Save Cash: On Fitness Infomercial Junk
December 26, 2011, By Jack Heffron 0 comments
What is it about informercials that makes us fork over good money on promises that we know, in some primordial sliver of our brains, aren't real? Part of it, I think, is the sheer repetition. If you're a night owl or an early bird, you can't escape seeing infomercials over and over, even if you surf quickly past them. After a while, they start to seem legit.
Many focus on fitness, expounding the glories of this diet or that exercise machine or buffing-up program. They show you a faded polaroid of what appears to be a walrus wrapped in a floral tent and then switch to a tanned and sculpted beauty worthy of walking the runway for Victoria's Secret. Same gal. With the glassy-eyed zealotry of a recent convert, she urges you to buy whatever revolutionary fitness wonder engineered her transformation. "It's so easy!" she squeals.
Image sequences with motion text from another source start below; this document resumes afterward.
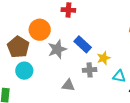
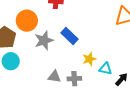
yellow star: (104, 58) -> (89, 59), moved
gray cross: (90, 70) -> (74, 79), moved

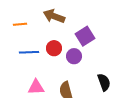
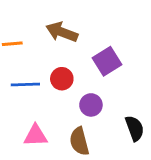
purple circle: (74, 56) -> (91, 105), moved

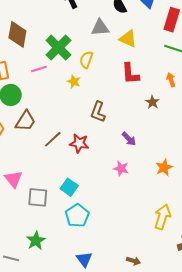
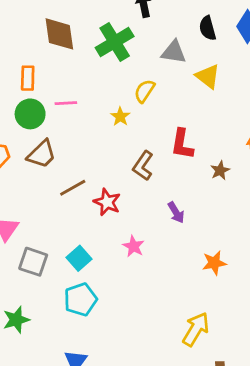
brown diamond: (17, 34) -> (59, 34), turned -32
green cross: (58, 48) -> (115, 42), moved
pink line: (39, 69) -> (66, 103), moved
red L-shape: (130, 74) -> (182, 144), moved
pink star: (121, 168) -> (133, 246), moved

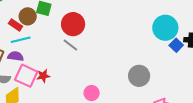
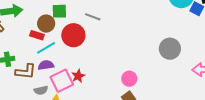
red circle: (73, 24) -> (73, 35), moved
gray line: (70, 45) -> (93, 17), moved
pink square: (26, 76) -> (62, 81), turned -35

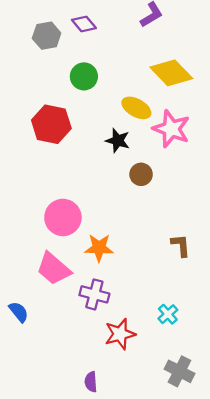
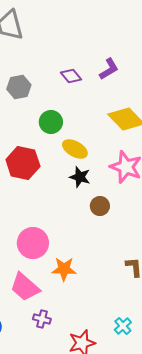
purple diamond: (84, 24) -> (71, 76), moved
yellow ellipse: (136, 108) -> (75, 149), moved
purple cross: (94, 294) -> (42, 319), moved, size x0.7

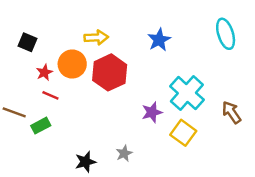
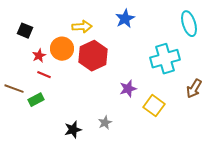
blue star: (159, 40) -> (125, 19), moved
cyan cross: (187, 93) -> (165, 59), moved, turned 32
brown arrow: (232, 112) -> (194, 89), turned -114

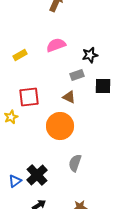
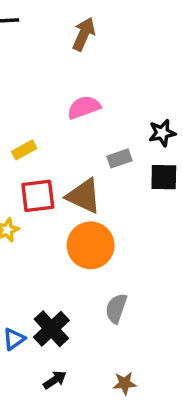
yellow rectangle: (20, 55) -> (24, 150), moved
black star: (90, 55) -> (162, 133), moved
brown triangle: (69, 97) -> (84, 196), moved, size x1.6

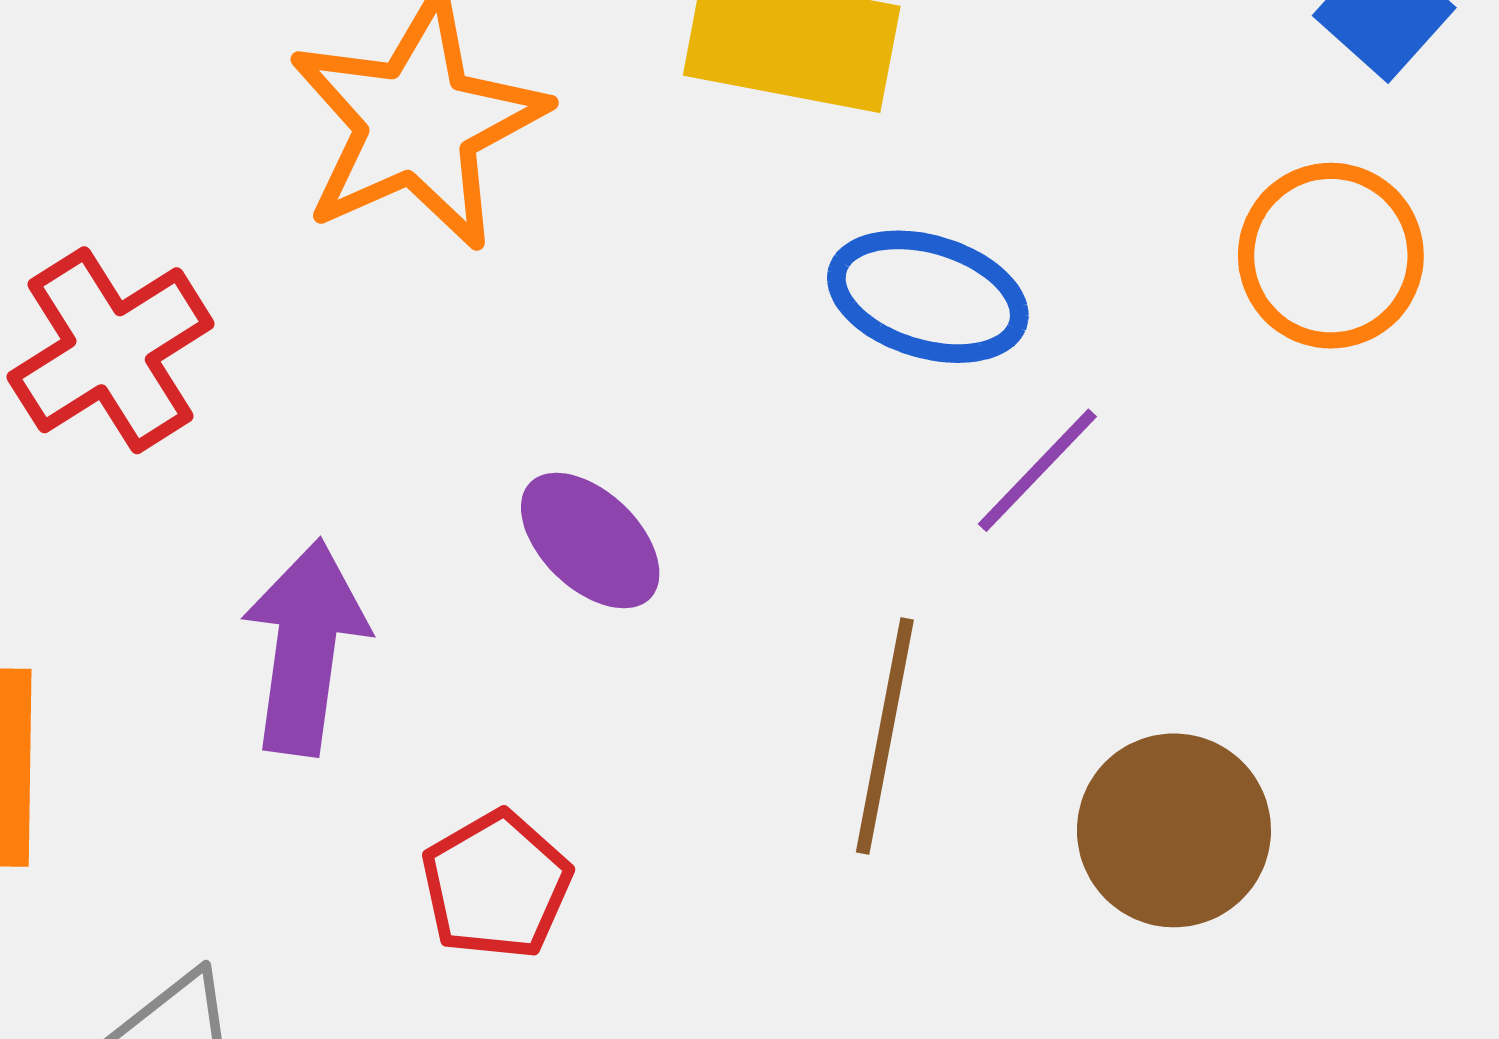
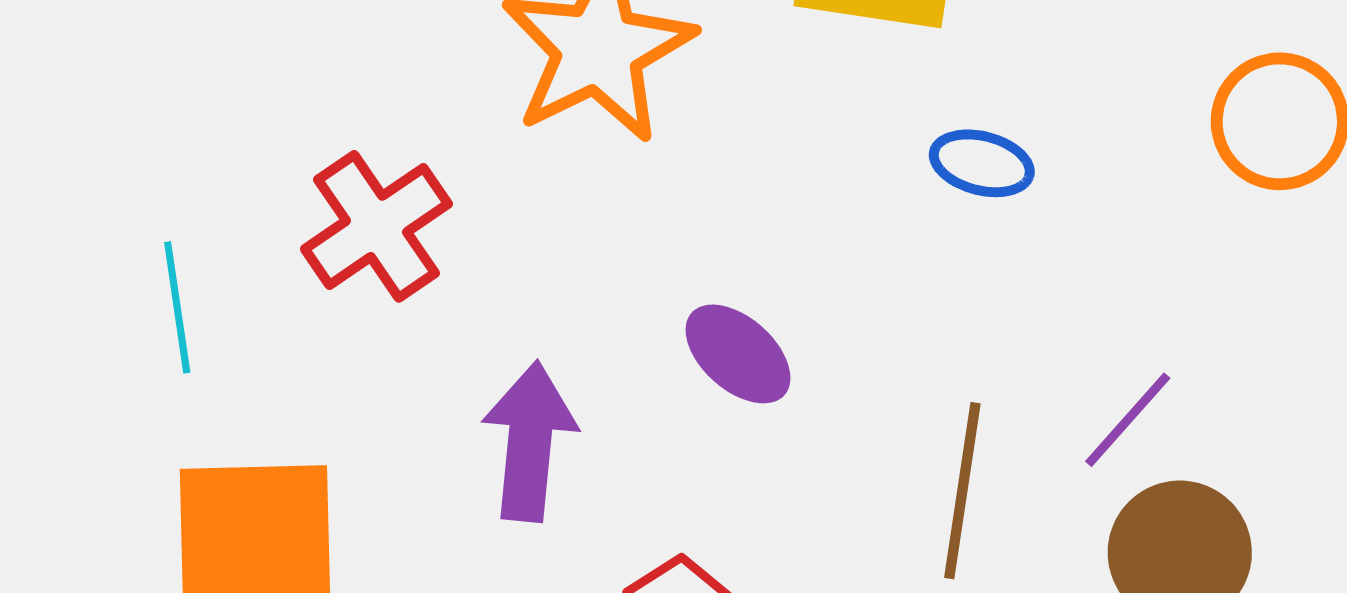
blue ellipse: (928, 297) -> (982, 163), size x0.7
purple line: (1037, 470) -> (1128, 420), moved

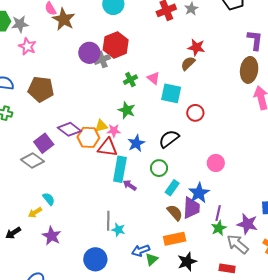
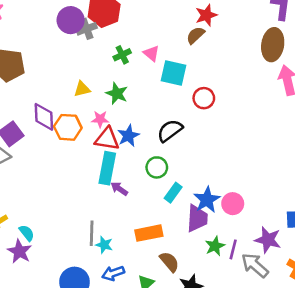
red star: (196, 47) -> (206, 15), turned -30
yellow triangle: (101, 126) -> (82, 89), moved
purple diamond: (69, 129) -> (44, 117), turned 50
red triangle: (108, 147) -> (107, 139), moved
pink circle: (216, 163) -> (233, 204), moved
cyan semicircle: (49, 199) -> (27, 233), moved
brown semicircle: (175, 213) -> (169, 262), moved
purple line: (218, 213) -> (233, 249), moved
green star: (219, 228) -> (215, 246), moved
orange rectangle: (175, 239) -> (149, 233), moved
blue arrow: (141, 250) -> (113, 273), moved

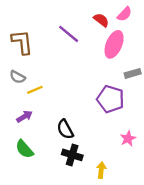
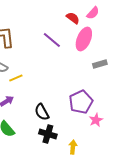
purple line: (69, 34) -> (52, 40), moved
purple pentagon: (111, 99) -> (81, 102), moved, turned 30

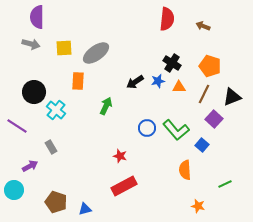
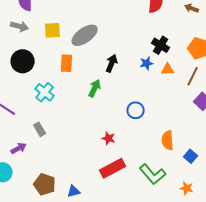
black arrow: (135, 82) -> (112, 63), moved, turned 144
black circle: (34, 92) -> (23, 61), moved
green L-shape: (176, 130) -> (153, 174), moved
blue square: (202, 145) -> (191, 156), moved
orange semicircle: (185, 170) -> (168, 140), moved

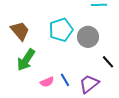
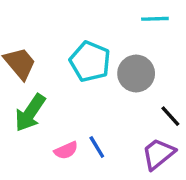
cyan pentagon: (61, 30) -> (90, 62), turned -30
purple trapezoid: (89, 84) -> (158, 154), moved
Then there's a pic of Tommy Tub-o-Goo draped in a t-shirt the size of a parachute, an existential frown drooping across his mug. He is quickly replaced by a muscled, Speedo-ed version of the same dude, who now sports six-pack abs, broad shoulders, a blinding grin and maybe even more hair on his head. Smiling Tommy assures us that his stunning metamorphosis took but minutes per day to achieve.
So we all think—if these morons can do it, I can too!
But before making that decision, I contacted Ed Scow, Man of the House's resident personal trainer and the man behind thefitdadsays.com. Through his blog and his articles on our site, I've learned that Ed is a well-informed, common-sense guy who pulls no punches even while making me laugh. I asked him about investing in one of these heavily marketed miracle fitness cures.
I started with the diets. Do they work?
"No," Ed tells me. "Most of those diets are complete and total trash. Actually most of what’s sold on television, at least in my viewing, aren’t diets, but rather supplements and other 'potions' that make you believe you don’t have to do anything to see results."
Exactly. Which is what I like about them.
"I know that people are smarter than that, but the marketers are very smart and prey upon people’s hot buttons," Ed says. "They know just the right areas to hit that get you to think 'maybe this will work,' when in reality all it will do, at best, is make you pee a lot in that first week, or just make you burn a few extra bucks."